It’s no secret the Chinese economy is struggling. After 15 months of expansion the PMI index for September showed a stalling Chinese economy. Still, Pro Farmer senior market analyst Rich Posson said he’s concerned the trade war will continue well into next year.
“The Chinese economy is on track to extend into [economic] contraction territory,” Posson told AgriTalk host Chip Flory. “Now China, in my opinion, was already starting to slow down. They are trying to convert their economy more towards a consumer sided economy instead of exports, so I think they knew there would be some slippage at times and things wouldn't work as well, so I'm not too sure they were concerned until now when we get the tariffs has added to that.”
According to Posson, Chinese and Americans alike are upset with their governments over the trade war.
“When you look inside of China, you don't see anything positive,” he said. “People can see that everything's costing them more now and they’re wondering where their exports going.”

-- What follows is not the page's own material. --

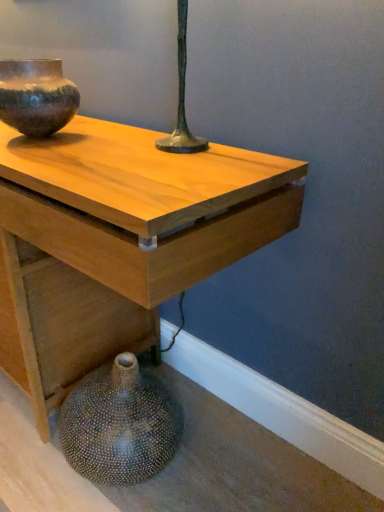 This screenshot has width=384, height=512. I want to click on free point to the right of speckled ceramic vase at lower left, which is the 2th vase from top to bottom, so click(219, 457).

When Will Things Turn Around?
The tariffs have put a lot of pressure on soybean prices. While analysts agree soybean prices will rally on the day the trade tensions with China are resolved, Posson is concerned about what happens after that.
“What's going to occur for the next 60-90 days after that [announcement]?” he questioned. “[There’s] a lot of soybeans in the world so I can't be an outrageously aggressive bull. The problem is, when are we going to fix it? I'm concerned this crazy thing is going well into next year.”
Posson is hopeful China will back of on the soybean issues and focus on the rest of the issues between China and the U.S. but some issues will be trickier than others.
“When it comes down to intellectual property, my sources are telling me that's going to be the real stickler, that's what this battle is really about,” he said. “So maybe they back off on soybeans but could still continue tariffs and fighting arguing on everything else here.”